L’impact guide le quotidien de tous les Ÿnsecters : comment nourrir la planète tout en préservant les ressources et la biodiversité ? Au fur et à mesure que nos initiatives s’élargissent, nous avons décidé de donner la parole à ceux qui contribuent à changer le monde, à proposer des alternatives et à renforcer la durabilité. Aujourd’hui, nous rencontrons Louis Jacquot, co-fondateur de Cuistots Migrateurs, une entreprise qui propose aux réfugiés de partager leurs cultures, d’apprendre le français et de trouver un emploi grâce à la cuisine. Nous avons pu échanger sur le projet, l’école qu’ils ont créée, les candidats, les défis à venir, mais aussi l’avenir de l’alimentation, la place des insectes dans celle-ci et le changement de perception du public à l’égard des réfugiés.

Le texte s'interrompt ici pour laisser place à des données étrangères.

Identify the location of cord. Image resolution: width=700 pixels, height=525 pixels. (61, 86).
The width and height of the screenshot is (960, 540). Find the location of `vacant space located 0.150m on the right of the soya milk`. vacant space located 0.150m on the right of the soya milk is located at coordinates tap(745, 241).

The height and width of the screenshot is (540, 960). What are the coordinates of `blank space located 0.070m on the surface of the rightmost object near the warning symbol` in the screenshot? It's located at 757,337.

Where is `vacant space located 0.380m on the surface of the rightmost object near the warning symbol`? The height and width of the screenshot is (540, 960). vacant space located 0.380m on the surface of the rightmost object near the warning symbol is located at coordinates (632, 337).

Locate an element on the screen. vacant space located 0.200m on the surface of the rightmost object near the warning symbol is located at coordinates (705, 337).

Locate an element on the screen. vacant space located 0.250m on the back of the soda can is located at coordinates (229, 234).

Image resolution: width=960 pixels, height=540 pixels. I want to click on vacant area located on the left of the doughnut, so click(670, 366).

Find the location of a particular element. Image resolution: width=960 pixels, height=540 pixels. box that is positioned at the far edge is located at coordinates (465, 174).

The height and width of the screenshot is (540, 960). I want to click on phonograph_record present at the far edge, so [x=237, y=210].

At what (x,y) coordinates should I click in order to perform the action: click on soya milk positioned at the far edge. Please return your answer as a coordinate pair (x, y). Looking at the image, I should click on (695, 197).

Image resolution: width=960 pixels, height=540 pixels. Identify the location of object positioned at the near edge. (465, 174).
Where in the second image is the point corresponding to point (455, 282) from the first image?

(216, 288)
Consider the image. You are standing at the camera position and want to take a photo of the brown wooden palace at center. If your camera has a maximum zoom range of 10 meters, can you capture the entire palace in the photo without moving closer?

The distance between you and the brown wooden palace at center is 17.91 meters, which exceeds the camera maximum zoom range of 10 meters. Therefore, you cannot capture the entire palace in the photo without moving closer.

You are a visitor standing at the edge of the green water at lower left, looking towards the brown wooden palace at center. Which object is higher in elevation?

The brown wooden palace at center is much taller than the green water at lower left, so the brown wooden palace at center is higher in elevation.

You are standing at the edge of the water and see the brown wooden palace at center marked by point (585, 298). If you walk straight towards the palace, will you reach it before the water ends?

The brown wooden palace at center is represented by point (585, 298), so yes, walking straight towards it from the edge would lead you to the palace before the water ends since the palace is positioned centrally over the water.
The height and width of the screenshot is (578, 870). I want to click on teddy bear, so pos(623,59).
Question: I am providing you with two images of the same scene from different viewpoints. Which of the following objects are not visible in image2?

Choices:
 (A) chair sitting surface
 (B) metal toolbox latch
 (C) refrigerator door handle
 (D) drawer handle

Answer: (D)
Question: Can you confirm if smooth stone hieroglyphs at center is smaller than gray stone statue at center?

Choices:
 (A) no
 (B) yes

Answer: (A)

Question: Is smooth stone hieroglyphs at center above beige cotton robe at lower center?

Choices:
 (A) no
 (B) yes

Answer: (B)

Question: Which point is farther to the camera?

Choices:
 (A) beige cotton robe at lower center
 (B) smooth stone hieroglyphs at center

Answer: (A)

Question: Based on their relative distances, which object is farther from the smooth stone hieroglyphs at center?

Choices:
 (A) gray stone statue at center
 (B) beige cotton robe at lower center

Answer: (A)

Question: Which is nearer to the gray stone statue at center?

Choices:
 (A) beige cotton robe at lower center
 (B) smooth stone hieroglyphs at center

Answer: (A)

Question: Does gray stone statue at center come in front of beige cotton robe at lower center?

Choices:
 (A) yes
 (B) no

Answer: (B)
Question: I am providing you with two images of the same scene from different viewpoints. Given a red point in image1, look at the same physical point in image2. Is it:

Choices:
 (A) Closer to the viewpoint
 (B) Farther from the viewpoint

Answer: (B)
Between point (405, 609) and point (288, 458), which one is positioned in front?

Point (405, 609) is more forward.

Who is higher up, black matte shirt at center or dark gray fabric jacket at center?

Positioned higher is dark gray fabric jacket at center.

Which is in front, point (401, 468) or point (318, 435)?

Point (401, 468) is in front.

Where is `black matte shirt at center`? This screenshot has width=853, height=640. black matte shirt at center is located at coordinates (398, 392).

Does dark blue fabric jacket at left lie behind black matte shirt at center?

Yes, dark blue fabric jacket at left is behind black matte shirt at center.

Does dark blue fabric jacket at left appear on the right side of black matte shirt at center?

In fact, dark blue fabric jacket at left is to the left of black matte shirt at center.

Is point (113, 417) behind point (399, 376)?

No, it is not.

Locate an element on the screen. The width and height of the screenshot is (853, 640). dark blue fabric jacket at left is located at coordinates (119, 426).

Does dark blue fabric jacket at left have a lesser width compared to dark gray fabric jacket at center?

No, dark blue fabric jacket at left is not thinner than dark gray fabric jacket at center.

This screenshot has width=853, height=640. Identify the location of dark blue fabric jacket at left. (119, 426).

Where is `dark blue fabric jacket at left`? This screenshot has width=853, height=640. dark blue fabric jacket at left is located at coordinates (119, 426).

Comment est née l’idée des Cuistot Migrateurs ?

Née en 2016, Les Cuistot Migrateurs est une entreprise sociale née d’une idée commune de Sébastien et moi-même. Nous voulions créer une entreprise à double finalité économique et sociale. Nous étions encore à la recherche d’une idée lorsque la crise migratoire de l’automne 2015 s’est produite. L’idée de permettre aux réfugiés de s’intégrer à la culture française par un métier qui utilise leur culture nous est alors venue : par la cuisine ! Notre modeste objectif est de participer à changer la façon dont nous percevons les migrants. Trop souvent dans les médias, les migrants sont dépeints comme étant liés à des problèmes, des drames et des menaces. Nous voulons montrer qu’ils sont une force et que ces gens ne sont pas là par choix, mais pour survivre.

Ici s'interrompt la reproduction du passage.